YOUR INSTRUCTIONS. Filter the entries for the word "mail". Copy each line in which it occurs.

○ ○ ○ ○ ○ ○ ○

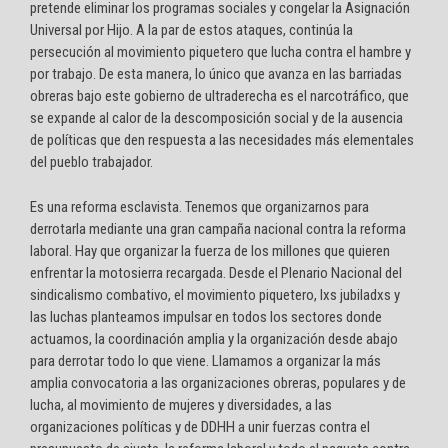
pretende eliminar los programas sociales y congelar la Asignación
Universal por Hijo. A la par de estos ataques, continúa la
persecución al movimiento piquetero que lucha contra el hambre y
por trabajo. De esta manera, lo único que avanza en las barriadas
obreras bajo este gobierno de ultraderecha es el narcotráfico, que
se expande al calor de la descomposición social y de la ausencia
de políticas que den respuesta a las necesidades más elementales
del pueblo trabajador.
Es una reforma esclavista. Tenemos que organizarnos para
derrotarla mediante una gran campaña nacional contra la reforma
laboral. Hay que organizar la fuerza de los millones que quieren
enfrentar la motosierra recargada. Desde el Plenario Nacional del
sindicalismo combativo, el movimiento piquetero, lxs jubiladxs y
las luchas planteamos impulsar en todos los sectores donde
actuamos, la coordinación amplia y la organización desde abajo
para derrotar todo lo que viene. Llamamos a organizar la más
amplia convocatoria a las organizaciones obreras, populares y de
lucha, al movimiento de mujeres y diversidades, a las
organizaciones políticas y de DDHH a unir fuerzas contra el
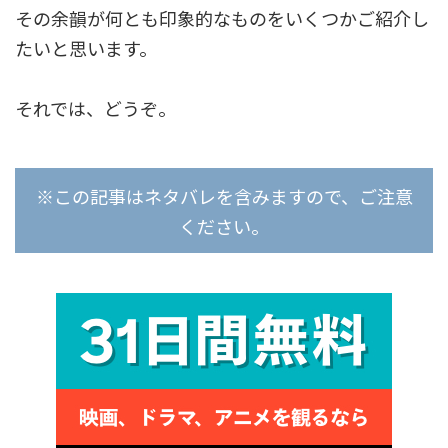
その余韻が何とも印象的なものをいくつかご紹介し
たいと思います。
それでは、どうぞ。
※この記事はネタバレを含みますので、ご注意
ください。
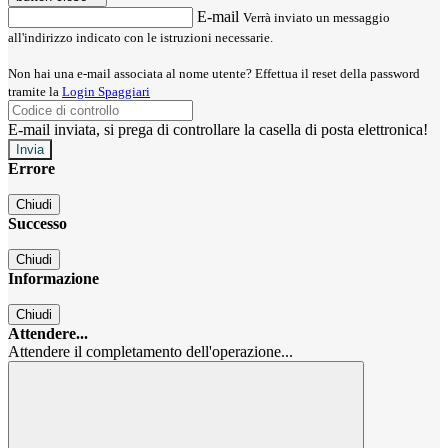
E-mail
Verrà inviato un messaggio
all'indirizzo indicato con le istruzioni necessarie.
Non hai una e-mail associata al nome utente? Effettua il reset della password
tramite la
Login Spaggiari
E-mail inviata, si prega di controllare la casella di posta elettronica!
Errore
Chiudi
Successo
Chiudi
Informazione
Chiudi
Attendere...
Attendere il completamento dell'operazione...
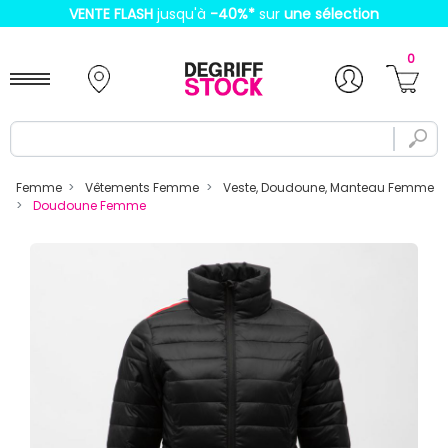
VENTE FLASH
jusqu'à
-40%
*
sur
une sélection
0
Femme
Vêtements Femme
Veste, Doudoune, Manteau Femme
Doudoune Femme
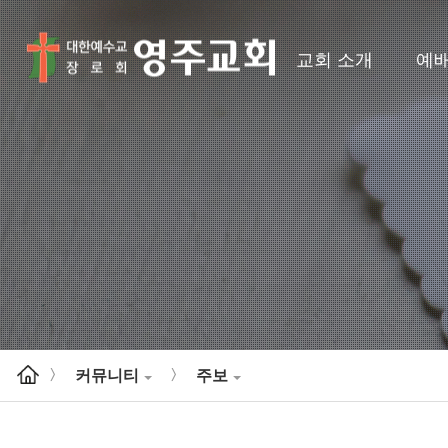
교회 소개
예
커뮤니티
주보
>
>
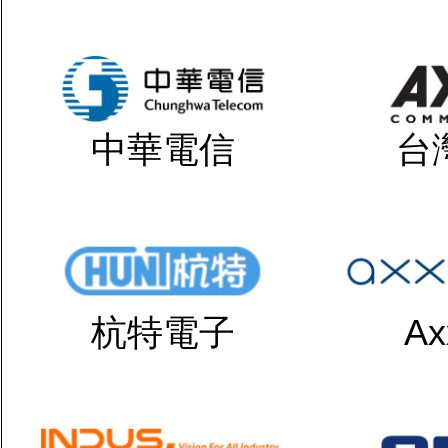
中華電信
台
杭特電子
Ax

○ ○ ○ ○ ○ ○ ○

PROBLEM SOLUTION.
E-mail
Non hai una e-mail associata al nome utente? Effettua il reset della password
E-mail inviata, si prega di controllare la casella di posta elettronica!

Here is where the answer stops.